The Centre has presented its defense in the Supreme Court regarding its authority to limit the borrowing capacity of states, citing concerns that reckless borrowing by states could adversely impact the national sovereign rating and jeopardize the integrity of the federal structure in the country.
Attorney-General R. Venkataramani emphasized in a written note that if states engage in imprudent borrowing to finance unproductive expenditures or poorly targeted subsidies, it could lead to a crowding out effect on private borrowing from the market. This, in turn, could escalate borrowing costs for private industries, affecting the production and supply of goods and services in the market.

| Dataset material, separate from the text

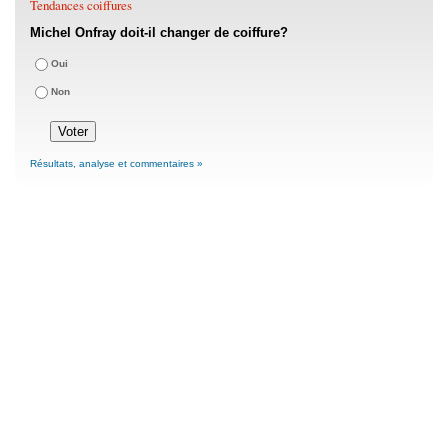
Tendances coiffures
Michel Onfray doit-il changer de coiffure?
Oui
Non
Résultats, analyse et commentaires »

Furthermore, Venkataramani highlighted that increased debt servicing obligations resulting from higher borrowing by states could diminish funds available for development initiatives, ultimately leading to societal impoverishment, loss of state and national income, and potential social challenges.
The attorney-general warned that treating public finance as a state-specific rather than a national issue could undermine the entire federal structure of the country.
Venkataramani’s defense comes in response to a suit filed by Kerala last year, alleging that the NDA government, for political reasons, had curtailed the state’s borrowing capacity to Rs 15,390 crore, effectively halving its borrowing limit. Kerala argued that this action violated principles of fiscal federalism.
The amendments made to Section 4 of the Fiscal Responsibility and Budget Management Act, 2003, in 2018 empowered the Central government to impose restrictions on state borrowing capacities.
Venkataramani justified the decision to impose the cap, citing Kerala’s poor fiscal discipline as one of the worst-performing states in this regard. He asserted that the Centre was acting within its constitutional authority to enforce such limitations.